◆ The data ◆
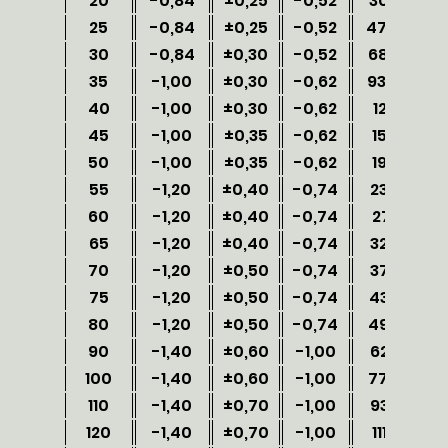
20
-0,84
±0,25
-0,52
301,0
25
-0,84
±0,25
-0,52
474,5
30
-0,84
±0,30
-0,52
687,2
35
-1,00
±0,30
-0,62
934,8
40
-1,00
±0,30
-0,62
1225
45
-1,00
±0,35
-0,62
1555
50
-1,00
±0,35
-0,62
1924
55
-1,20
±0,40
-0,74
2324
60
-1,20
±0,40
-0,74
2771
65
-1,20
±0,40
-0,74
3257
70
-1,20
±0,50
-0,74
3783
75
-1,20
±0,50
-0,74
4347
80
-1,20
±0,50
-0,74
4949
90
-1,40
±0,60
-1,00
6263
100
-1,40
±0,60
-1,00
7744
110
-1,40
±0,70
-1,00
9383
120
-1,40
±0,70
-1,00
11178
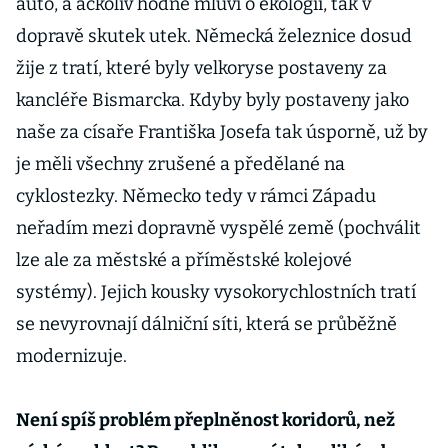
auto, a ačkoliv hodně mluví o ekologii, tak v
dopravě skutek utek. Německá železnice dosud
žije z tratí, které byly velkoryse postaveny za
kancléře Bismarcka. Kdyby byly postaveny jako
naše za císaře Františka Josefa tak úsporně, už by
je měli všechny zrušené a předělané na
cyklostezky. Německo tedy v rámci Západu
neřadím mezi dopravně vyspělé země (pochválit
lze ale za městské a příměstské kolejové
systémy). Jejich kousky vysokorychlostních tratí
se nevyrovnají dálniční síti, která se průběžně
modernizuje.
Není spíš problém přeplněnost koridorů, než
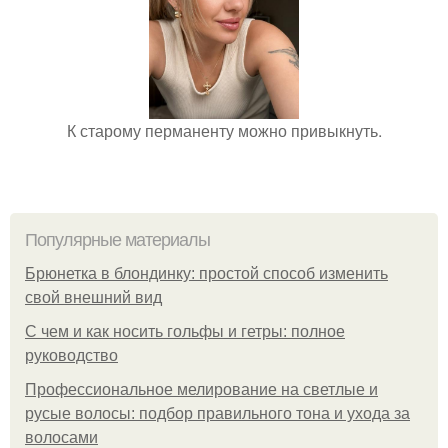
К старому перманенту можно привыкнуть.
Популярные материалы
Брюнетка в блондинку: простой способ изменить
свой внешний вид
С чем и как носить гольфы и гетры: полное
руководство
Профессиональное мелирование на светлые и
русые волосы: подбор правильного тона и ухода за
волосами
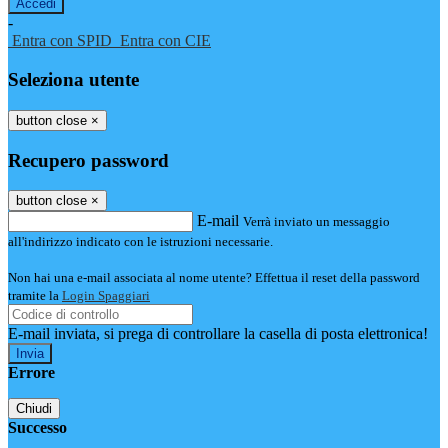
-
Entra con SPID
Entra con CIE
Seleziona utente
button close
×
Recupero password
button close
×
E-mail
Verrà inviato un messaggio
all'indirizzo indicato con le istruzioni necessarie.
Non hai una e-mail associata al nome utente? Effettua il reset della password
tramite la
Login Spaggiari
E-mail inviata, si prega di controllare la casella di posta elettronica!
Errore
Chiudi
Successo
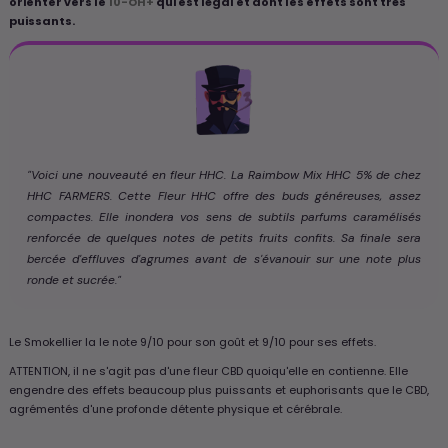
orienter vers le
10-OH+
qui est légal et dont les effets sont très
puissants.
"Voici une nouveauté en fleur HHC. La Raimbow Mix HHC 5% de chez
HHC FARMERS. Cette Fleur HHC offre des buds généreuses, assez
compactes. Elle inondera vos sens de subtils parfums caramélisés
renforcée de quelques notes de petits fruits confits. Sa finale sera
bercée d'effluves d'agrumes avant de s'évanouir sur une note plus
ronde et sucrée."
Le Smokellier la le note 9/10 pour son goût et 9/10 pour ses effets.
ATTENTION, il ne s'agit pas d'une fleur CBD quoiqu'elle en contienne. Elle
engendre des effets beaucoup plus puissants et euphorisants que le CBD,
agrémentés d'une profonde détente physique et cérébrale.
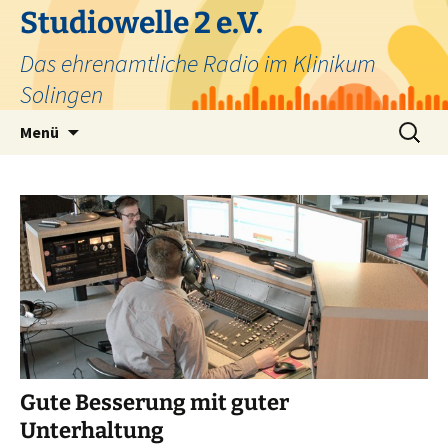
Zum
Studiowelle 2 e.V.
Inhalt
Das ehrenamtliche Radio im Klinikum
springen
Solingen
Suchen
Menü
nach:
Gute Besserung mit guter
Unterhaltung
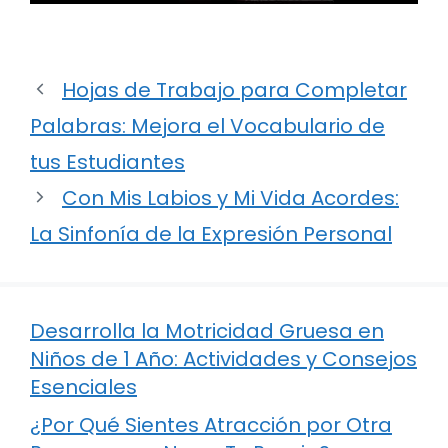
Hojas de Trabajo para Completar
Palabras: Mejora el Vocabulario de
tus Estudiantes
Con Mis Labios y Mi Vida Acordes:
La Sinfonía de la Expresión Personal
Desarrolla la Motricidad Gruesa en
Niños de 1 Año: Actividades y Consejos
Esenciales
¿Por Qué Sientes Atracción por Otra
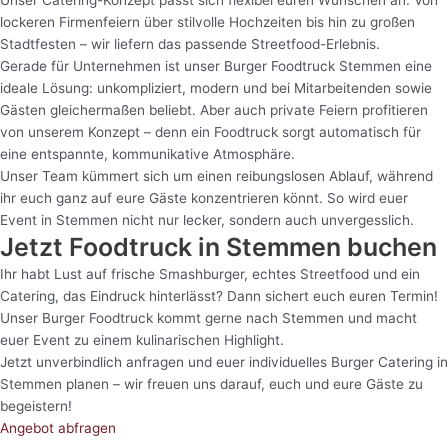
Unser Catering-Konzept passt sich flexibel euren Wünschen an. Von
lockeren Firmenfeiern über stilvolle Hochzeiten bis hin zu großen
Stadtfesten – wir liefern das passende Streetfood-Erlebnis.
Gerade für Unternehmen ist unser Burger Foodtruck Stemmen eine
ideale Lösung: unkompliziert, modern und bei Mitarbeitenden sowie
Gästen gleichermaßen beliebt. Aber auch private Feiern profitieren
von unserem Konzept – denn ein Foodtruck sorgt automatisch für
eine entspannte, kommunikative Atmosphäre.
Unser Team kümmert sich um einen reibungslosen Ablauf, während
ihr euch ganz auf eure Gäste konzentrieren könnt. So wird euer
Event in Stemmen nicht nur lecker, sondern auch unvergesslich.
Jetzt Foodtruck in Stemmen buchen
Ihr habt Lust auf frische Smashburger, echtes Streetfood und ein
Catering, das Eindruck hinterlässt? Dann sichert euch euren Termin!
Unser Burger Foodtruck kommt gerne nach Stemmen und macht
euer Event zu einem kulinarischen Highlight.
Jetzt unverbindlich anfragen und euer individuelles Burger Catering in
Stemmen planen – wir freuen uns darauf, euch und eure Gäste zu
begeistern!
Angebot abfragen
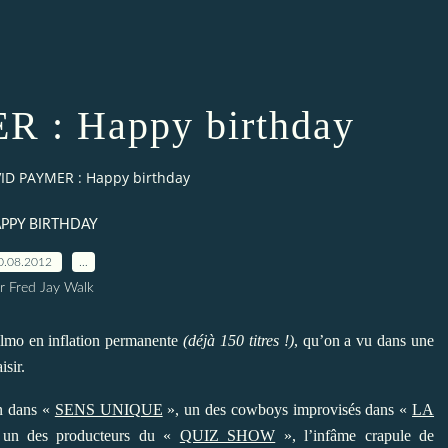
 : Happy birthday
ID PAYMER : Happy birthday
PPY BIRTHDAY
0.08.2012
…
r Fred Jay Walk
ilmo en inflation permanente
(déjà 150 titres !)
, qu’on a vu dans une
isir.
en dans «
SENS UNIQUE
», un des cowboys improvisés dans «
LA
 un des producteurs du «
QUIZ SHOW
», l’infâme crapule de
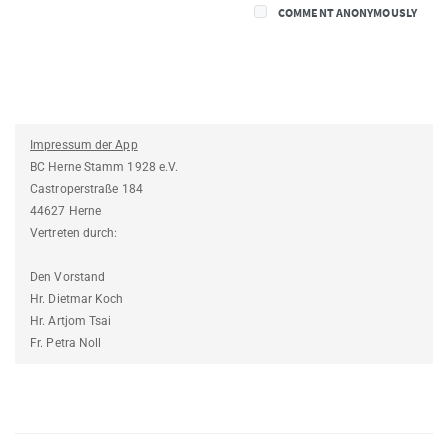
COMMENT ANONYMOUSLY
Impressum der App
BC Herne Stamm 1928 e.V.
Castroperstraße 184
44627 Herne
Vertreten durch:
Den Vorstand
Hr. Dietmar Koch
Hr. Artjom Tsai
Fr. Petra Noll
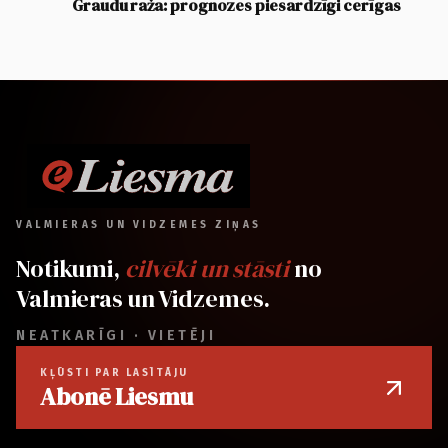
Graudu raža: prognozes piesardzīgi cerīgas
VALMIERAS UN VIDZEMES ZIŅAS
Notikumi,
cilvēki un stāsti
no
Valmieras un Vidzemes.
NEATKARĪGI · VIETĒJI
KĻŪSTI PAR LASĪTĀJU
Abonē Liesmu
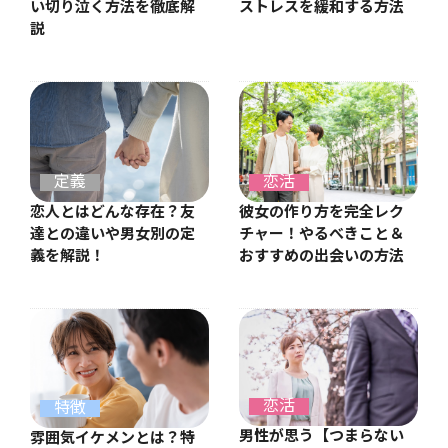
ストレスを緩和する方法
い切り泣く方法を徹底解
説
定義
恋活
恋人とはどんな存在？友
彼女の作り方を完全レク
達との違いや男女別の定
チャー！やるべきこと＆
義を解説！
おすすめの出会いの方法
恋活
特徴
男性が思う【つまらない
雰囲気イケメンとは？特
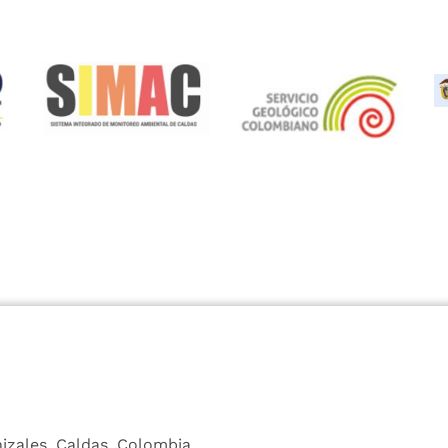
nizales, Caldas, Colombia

◆ About this task ◆
Every record must be duplicated exactly, except for the pictures, which are left out.

◆ Response ◆
20
-0,84
±0,25
-0,52
301,0
25
-0,84
±0,25
-0,52
474,5
30
-0,84
±0,30
-0,52
687,2
35
-1,00
±0,30
-0,62
934,8
40
-1,00
±0,30
-0,62
1225
45
-1,00
±0,35
-0,62
1555
50
-1,00
±0,35
-0,62
1924
55
-1,20
±0,40
-0,74
2324
60
-1,20
±0,40
-0,74
2771
65
-1,20
±0,40
-0,74
3257
70
-1,20
±0,50
-0,74
3783
75
-1,20
±0,50
-0,74
4347
80
-1,20
±0,50
-0,74
4949
90
-1,40
±0,60
-1,00
6263
100
-1,40
±0,60
-1,00
7744
110
-1,40
±0,70
-1,00
9383
120
-1,40
±0,70
-1,00
11178
auto, a ačkoliv hodně mluví o ekologii, tak v
dopravě skutek utek. Německá železnice dosud
žije z tratí, které byly velkoryse postaveny za
kancléře Bismarcka. Kdyby byly postaveny jako
naše za císaře Františka Josefa tak úsporně, už by
je měli všechny zrušené a předělané na
cyklostezky. Německo tedy v rámci Západu
neřadím mezi dopravně vyspělé země (pochválit
lze ale za městské a příměstské kolejové
systémy). Jejich kousky vysokorychlostních tratí
se nevyrovnají dálniční síti, která se průběžně
modernizuje.
Není spíš problém přeplněnost koridorů, než
К старому перманенту можно привыкнуть.
Популярные материалы
Брюнетка в блондинку: простой способ изменить
свой внешний вид
С чем и как носить гольфы и гетры: полное
руководство
Профессиональное мелирование на светлые и
русые волосы: подбор правильного тона и ухода за
волосами
-
Entra con SPID
Entra con CIE
Seleziona utente
button close
×
Recupero password
button close
×
E-mail
Verrà inviato un messaggio
all'indirizzo indicato con le istruzioni necessarie.
Non hai una e-mail associata al nome utente? Effettua il reset della password
tramite la
Login Spaggiari
E-mail inviata, si prega di controllare la casella di posta elettronica!
Errore
Chiudi
Successo
orienter vers le
10-OH+
qui est légal et dont les effets sont très
puissants.
"Voici une nouveauté en fleur HHC. La Raimbow Mix HHC 5% de chez
HHC FARMERS. Cette Fleur HHC offre des buds généreuses, assez
compactes. Elle inondera vos sens de subtils parfums caramélisés
renforcée de quelques notes de petits fruits confits. Sa finale sera
bercée d'effluves d'agrumes avant de s'évanouir sur une note plus
ronde et sucrée."
Le Smokellier la le note 9/10 pour son goût et 9/10 pour ses effets.
ATTENTION, il ne s'agit pas d'une fleur CBD quoiqu'elle en contienne. Elle
engendre des effets beaucoup plus puissants et euphorisants que le CBD,
agrémentés d'une profonde détente physique et cérébrale.
Zum
Studiowelle 2 e.V.
Inhalt
Das ehrenamtliche Radio im Klinikum
springen
Solingen
Suchen
Menü
nach:
Gute Besserung mit guter
Unterhaltung
Hojas de Trabajo para Completar
Palabras: Mejora el Vocabulario de
tus Estudiantes
Con Mis Labios y Mi Vida Acordes:
La Sinfonía de la Expresión Personal
Desarrolla la Motricidad Gruesa en
Niños de 1 Año: Actividades y Consejos
Esenciales
¿Por Qué Sientes Atracción por Otra
Unser Catering-Konzept passt sich flexibel euren Wünschen an. Von
lockeren Firmenfeiern über stilvolle Hochzeiten bis hin zu großen
Stadtfesten – wir liefern das passende Streetfood-Erlebnis.
Gerade für Unternehmen ist unser Burger Foodtruck Stemmen eine
ideale Lösung: unkompliziert, modern und bei Mitarbeitenden sowie
Gästen gleichermaßen beliebt. Aber auch private Feiern profitieren
von unserem Konzept – denn ein Foodtruck sorgt automatisch für
eine entspannte, kommunikative Atmosphäre.
Unser Team kümmert sich um einen reibungslosen Ablauf, während
ihr euch ganz auf eure Gäste konzentrieren könnt. So wird euer
Event in Stemmen nicht nur lecker, sondern auch unvergesslich.
Jetzt Foodtruck in Stemmen buchen
Ihr habt Lust auf frische Smashburger, echtes Streetfood und ein
Catering, das Eindruck hinterlässt? Dann sichert euch euren Termin!
Unser Burger Foodtruck kommt gerne nach Stemmen und macht
euer Event zu einem kulinarischen Highlight.
Jetzt unverbindlich anfragen und euer individuelles Burger Catering in
Stemmen planen – wir freuen uns darauf, euch und eure Gäste zu
begeistern!
Angebot abfragen
 : Happy birthday
ID PAYMER : Happy birthday
PPY BIRTHDAY
0.08.2012
…
r Fred Jay Walk
ilmo en inflation permanente
(déjà 150 titres !)
, qu’on a vu dans une
isir.
en dans «
SENS UNIQUE
», un des cowboys improvisés dans «
LA
 un des producteurs du «
QUIZ SHOW
», l’infâme crapule de
COMMENT ANONYMOUSLY
Impressum der App
BC Herne Stamm 1928 e.V.
Castroperstraße 184
44627 Herne
Vertreten durch:
Den Vorstand
Hr. Dietmar Koch
Hr. Artjom Tsai
Fr. Petra Noll
Graudu raža: prognozes piesardzīgi cerīgas
VALMIERAS UN VIDZEMES ZIŅAS
Notikumi,
cilvēki un stāsti
no
Valmieras un Vidzemes.
NEATKARĪGI · VIETĒJI
KĻŪSTI PAR LASĪTĀJU
Abonē Liesmu
ストレスを緩和する方法
い切り泣く方法を徹底解
説
定義
恋活
恋人とはどんな存在？友
彼女の作り方を完全レク
達との違いや男女別の定
チャー！やるべきこと＆
義を解説！
おすすめの出会いの方法
恋活
特徴
男性が思う【つまらない
雰囲気イケメンとは？特
nizales, Caldas, Colombia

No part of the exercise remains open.